Gartner predicts that “by 2022, 70% of enterprises will be experimenting with immersive technologies for consumer and enterprise use, and 25% will have deployed to production.”
There are many advantages to using blockchain: potential cost reduction (especially in administrative costs), shortened transaction processing times and improved cash flow. The blockchain allows two or more companies to process a transaction directly with each other without the need for involvement with financial institutions. This can be a decisive advantage, especially in the financial sector or in the energy industry. With regard to the supply chain, it also offers a good solution for counterfeiting, traceability and an increase in efficiency, as every transaction, no matter how marginal, is always presented transparently. Although the importance of blockchain has already been recognised, the majority of companies lack expertise and experience in this area. Gartner advises evaluating the technology soon as the blockchain is expected to create $3.1T in business value by 2030.
5. Digital twins
The computer-aided duplicate of things has evolved in many ways: Today, digital twins are not only used for real-time product monitoring, but also for opening up new business areas. Scenario testing and analysis can be used to assess future potential success. In manufacturing, for example, a digital twin can answer all the crucial questions: How much do I produce or am I able to produce? How much capacity do I have? Are my plans still realistic? In the unlikely case that demand for a particular product increases dramatically, you can adjust to such a scenario by testing it with the digital twin before. The current focus is on the IoT, where digital twins can enable intelligent decision-making.
6. 3D printing
The 3D printing hype continues, as it has found application in almost every industry but still has not reached its limits. Today, 3D printing is not only used for small series products or prototypes, but is even used in the mass production of car parts, for example. In the future, the advantages of 3D printing will be exploited to a much greater extent. Particularly in more cost-intensive productions for individual parts, such as those required in the aerospace industry, as 3D-printed parts can be produced much more cheaply and without loss of quality. The technology has been a hot topic for years but has not been seen as particularly revolutionary, so why is it one of the supply chains trends in 2019? Courtney Rickert McCaffrey, Manager of Thought Leadership, A.T. Kearney, explains why perceptions surrounding 3D-printing are changing across industries, due to rising consumer expectations and increased political risks. 3D printing can meet these needs and significantly shorten the supply chain.

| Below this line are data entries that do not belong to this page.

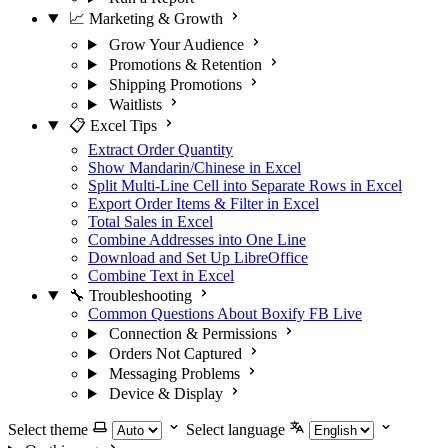
📈 Marketing & Growth
Grow Your Audience
Promotions & Retention
Shipping Promotions
Waitlists
📋 Excel Tips
Extract Order Quantity
Show Mandarin/Chinese in Excel
Split Multi-Line Cell into Separate Rows in Excel
Export Order Items & Filter in Excel
Total Sales in Excel
Combine Addresses into One Line
Download and Set Up LibreOffice
Combine Text in Excel
🔧 Troubleshooting
Common Questions About Boxify FB Live
Connection & Permissions
Orders Not Captured
Messaging Problems
Device & Display
Select theme
Select language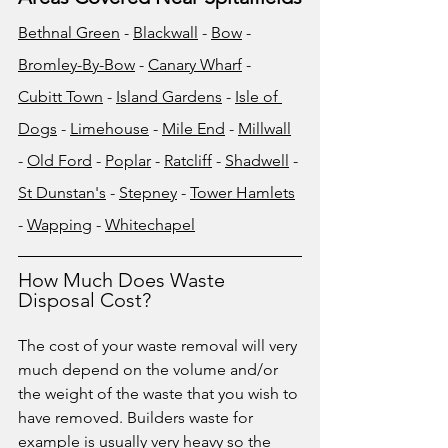
Bethnal Green
 - 
Blackwall
 - 
Bow
 - 
Bromley-By-Bow
 - 
Canary Wharf
 - 
Cubitt Town
 - 
Island Gardens
 - 
Isle of 
Dogs
 - 
Limehouse
 - 
Mile End
 - 
Millwall
- 
Old Ford
 - 
Poplar
 - 
Ratcliff
 - 
Shadwell
 - 
St Dunstan's
 - 
Stepney
 - 
Tower Hamlets
- 
Wapping
 - 
Whitechapel
How Much Does Waste 
Disposal Cost?
The cost of your waste removal will very 
much depend on the volume and/or 
the weight of the waste that you wish to 
have removed. Builders waste for 
example is usually very heavy so the 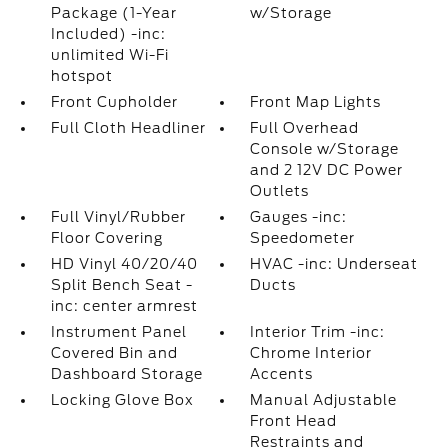
Package (1-Year
w/Storage
Included) -inc:
unlimited Wi-Fi
hotspot
Front Cupholder
Front Map Lights
Full Cloth Headliner
Full Overhead
Console w/Storage
and 2 12V DC Power
Outlets
Full Vinyl/Rubber
Gauges -inc:
Floor Covering
Speedometer
HD Vinyl 40/20/40
HVAC -inc: Underseat
Split Bench Seat -
Ducts
inc: center armrest
Instrument Panel
Interior Trim -inc:
Covered Bin and
Chrome Interior
Dashboard Storage
Accents
Locking Glove Box
Manual Adjustable
Front Head
Restraints and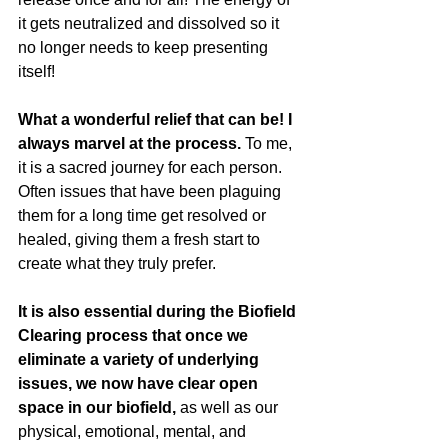
it gets neutralized and dissolved so it 
no longer needs to keep presenting 
itself!
What a wonderful relief that can be! I 
always marvel at the process.
 To me, 
it is a sacred journey for each person. 
Often issues that have been plaguing 
them for a long time get resolved or 
healed, giving them a fresh start to 
create what they truly prefer.
It is also essential during the Biofield 
Clearing process that once we 
eliminate a variety of underlying 
issues, we now have clear open 
space in our biofield,
 as well as our 
physical, emotional, mental, and 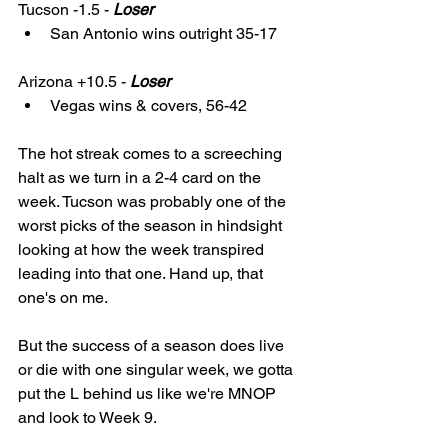
Tucson -1.5 - 
Loser
San Antonio wins outright 35-17
Arizona +10.5 - 
Loser
Vegas wins & covers, 56-42
The hot streak comes to a screeching 
halt as we turn in a 2-4 card on the 
week. Tucson was probably one of the 
worst picks of the season in hindsight 
looking at how the week transpired 
leading into that one. Hand up, that 
one's on me. 
But the success of a season does live 
or die with one singular week, we gotta 
put the L behind us like we're MNOP 
and look to Week 9. 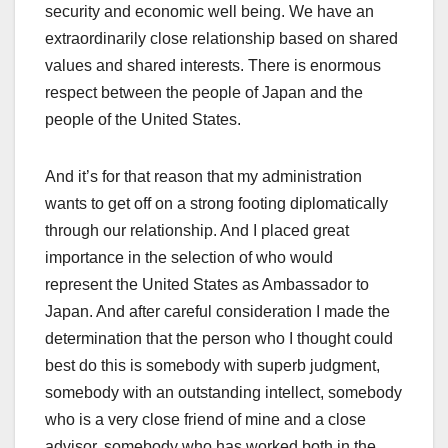
security and economic well being. We have an
extraordinarily close relationship based on shared
values and shared interests. There is enormous
respect between the people of Japan and the
people of the United States.
And it’s for that reason that my administration
wants to get off on a strong footing diplomatically
through our relationship. And I placed great
importance in the selection of who would
represent the United States as Ambassador to
Japan. And after careful consideration I made the
determination that the person who I thought could
best do this is somebody with superb judgment,
somebody with an outstanding intellect, somebody
who is a very close friend of mine and a close
advisor, somebody who has worked both in the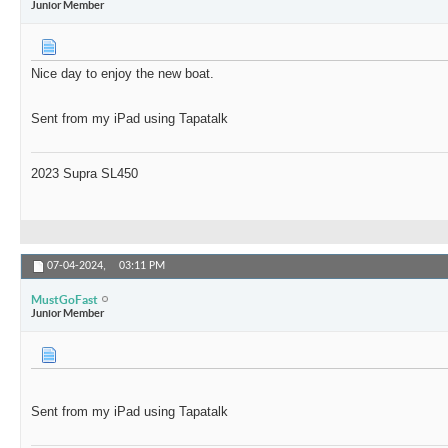
Junior Member
Nice day to enjoy the new boat.
Sent from my iPad using Tapatalk
2023 Supra SL450
07-04-2024,
03:11 PM
MustGoFast
Junior Member
Sent from my iPad using Tapatalk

Experts also expect to see the ability to produce multi-material items, such as smartphone components, according to individual customer needs using 3D printing. The potential for 3D applications is high, particularly in the aerospace, medical and consumer goods sectors, given the dynamics of innovation.
In conclusion, it can be said that all these trends will clearly shape the efficiency and dynamics of the future supply chain. For companies, this means they are required to always be aware of ongoing changes and constantly be on the lookout for innovative solutions. Arguably, the most influential trend is Artificial Intelligence, as it currently holds the greatest potential. Precise and comprehensive goals, which meaningfully integrate AI while optimally adapting it to the industry and company, can contribute to significant competitive advantages and ensure lasting viability.